All marketers would be keen to understand one or more of the following questions — how do we know which channel or touch point a certain customer used before buying a certain product or service offering? If this customer used more than one channel, which ones influenced her the most? Did this customer finally conduct the purchase online or did she go to a physical store to buy? This customer path to purchase is also known as attribution wherein a marketer tries and attributes the channels that influenced a certain purchase the most.
There appear to be many standardized attribution models on offer – last click attribution that considers the last touch point used by a customer, first click attribution that credits entirely the first touch point used by a customer, linear attribution that credits all the touch points used by a customer (assuming all of them are known), time decay attribution that seems to relatively credit touch points closer to the purchase more than the previous ones, and U-shaped attribution wherein the first and last touch points seem to be credited more than the others.
What are the touch points or channels that customers/consumers are likely to use in their purchasing process? The classical In-store purchase is certainly a touch point that many customers are likely to be still using, in addition, there are a host of digital options – Google-based, Facebook-driven, LinkedIn-driven, Twitter-influenced, Email campaigns to name some, and Television-based commercials to name some of the prominent channels being used. In addition to these channels, marketers also rely on radio-based campaigns and other appropriate local channels to reach out to customers. These days almost every prominent brand wants its own digital Apps to proliferate widely and online aggregators have created their own marketplace and ecosystem.
While sales from online aggregators could probably be ascertained maybe without complete customer data, the question remains as to how one attributes a purchase to any of the other channels or touch points. Let us consider a scenario. An Amazon customer while doing some exploratory shopping for cameras comes across certain interesting cameras she wants to buy. She also receives an irresistible cash-back offer from her credit card company for purchases from a well-known electronic store around the same time. She eventually decides to buy her camera from the electronic store. Should this purchase be attributed to Amazon or the credit card company or the electronic store? Of the three entities involved, Amazon may never know if this customer purchased a camera around the time she was browsing for it, the electronic store would know that it attracted this customer through its co-branded promotion campaigns. It is likely that only the credit card company would have complete customer data and would know that one of its customers bought a certain camera at an electronic store based on its promo campaign. However, the credit card company is not in the business of making and selling cameras. So how do we go about attributing the purchase of this camera?

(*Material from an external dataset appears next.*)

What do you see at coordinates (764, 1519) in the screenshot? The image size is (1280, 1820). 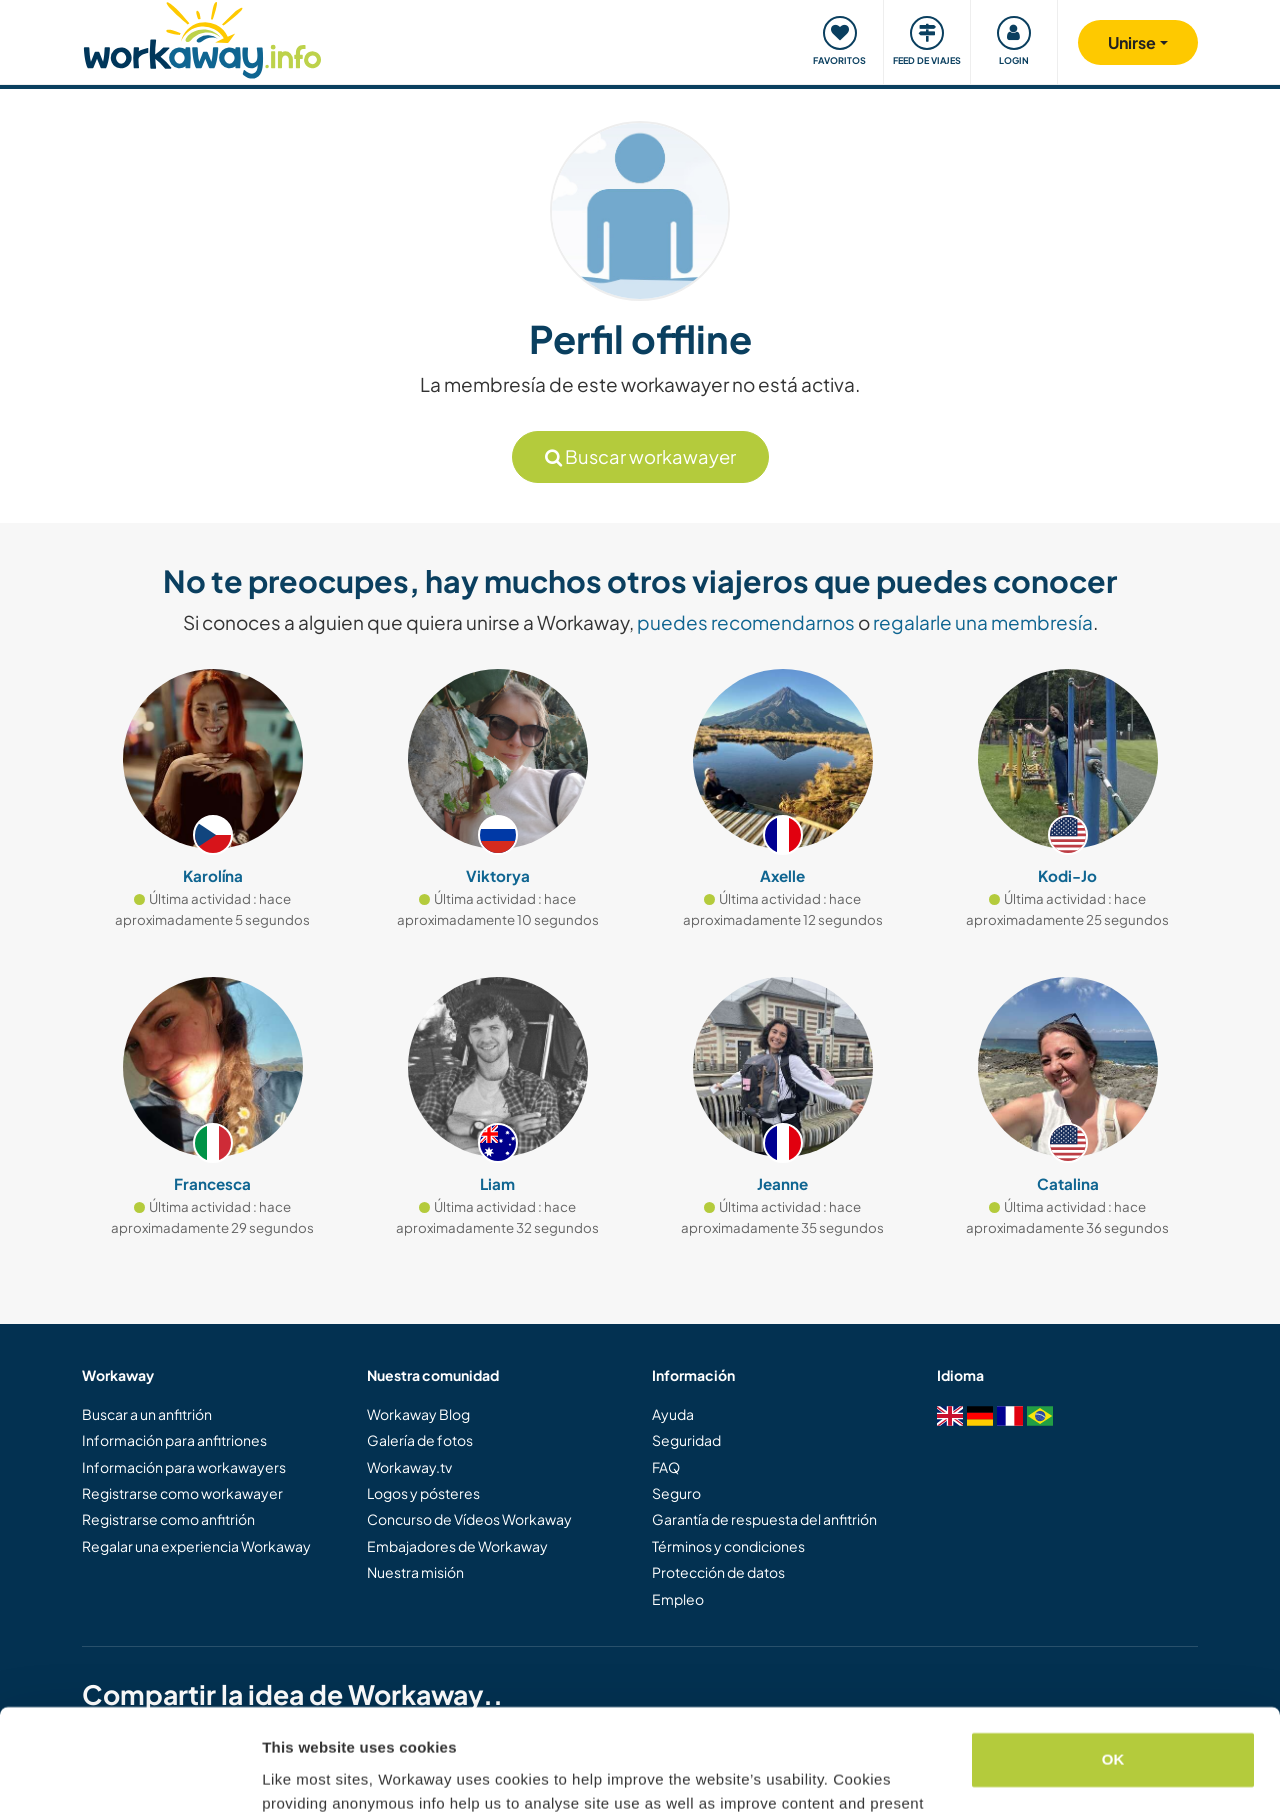 I see `Garantía de respuesta del anfitrión` at bounding box center [764, 1519]. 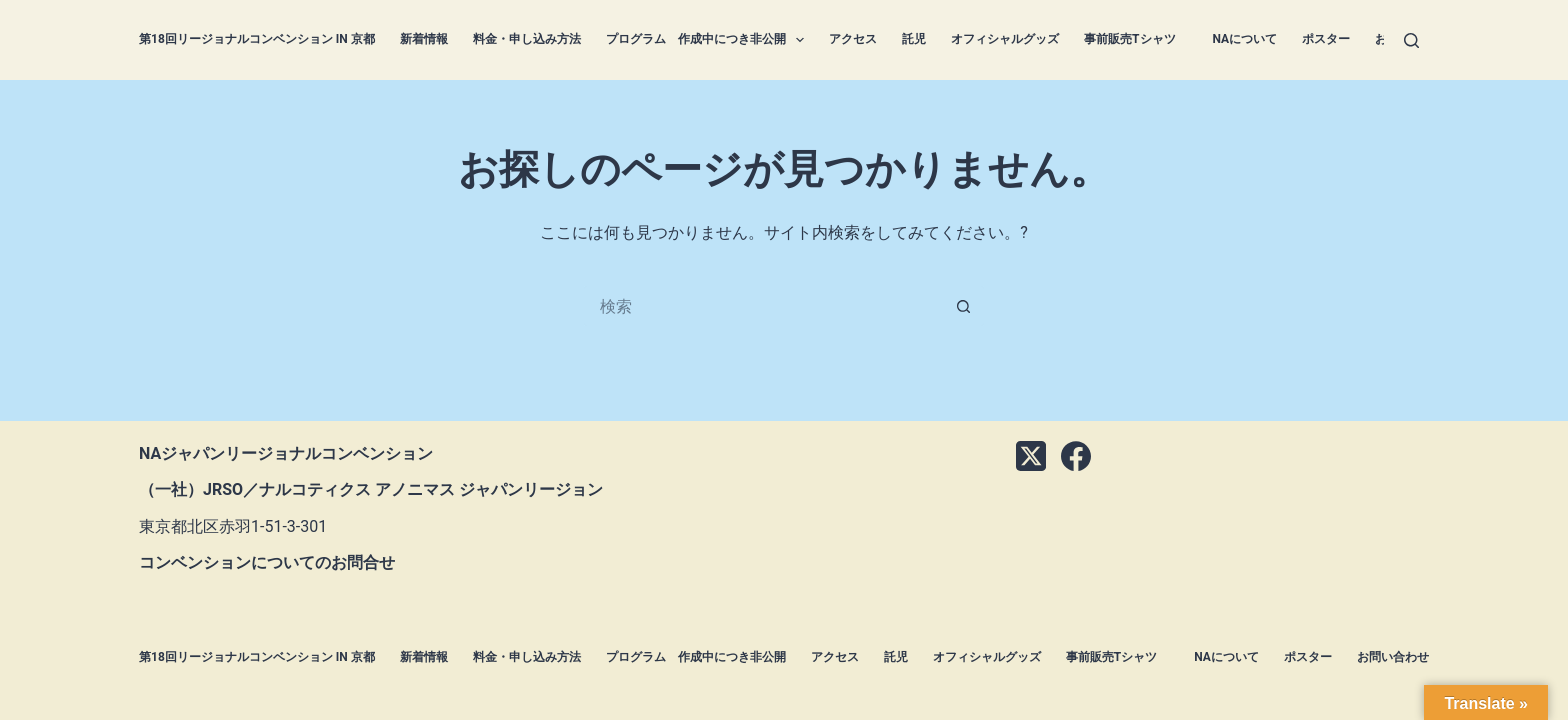 This screenshot has height=720, width=1568. Describe the element at coordinates (853, 39) in the screenshot. I see `アクセス` at that location.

Let us consider the various entities involved in a path to purchase and their likely interactive dynamics to explore further the attribution problem – manufacturers, channels of access, technology-enabled aggregators, decision influencers, and buyers. In a classical delivery system, a good would move physically to a retail store along defined stages before it is either purchased or returned. However, in a digital ecosystem where and how a good is purchased is neither linear nor defined. The role of technology-enabled aggregators and decision influencers seems to weigh in significantly to influence a purchasing process. Their influence on a purchase may or may not be constant, likely to be asymmetric on different types of goods and services, on age, gender, and time of the year, amongst others. While Amazon, and eBay like technology-enabled aggregators are easy to recognize, decision influencers could vary from credit card offers to word-of-mouth viral spread, to peer influence, to social media posts, among other influencers. How does one include the effect of decision influencers in an attribution model, especially if their effect is not constant and is likely to be asymmetric? If we consider the camera purchase example, the offer made by the credit card company was moderating the purchase of the camera from an electronic store. If the credit card offer was absent, it is quite likely that the camera purchase may have happened online and not in an electronic store. Social media posts especially from well-known influencers seem to mediate certain types of purchases from their followers. Hence the effect of mediation and/or moderation of a decision influencer seems crucial for either online purchases or decisions based on online search. Thus by building models that consider the mediation-moderation impacts on a purchase, we could develop finer insights on a purchasing decision. The challenge to this would be how one obtains data on a customer search and buy process across the digital ecosystem and physical stores. Simulating numerous mediation–moderation impacts with the partial data we may have on customer purchases could be a way forward.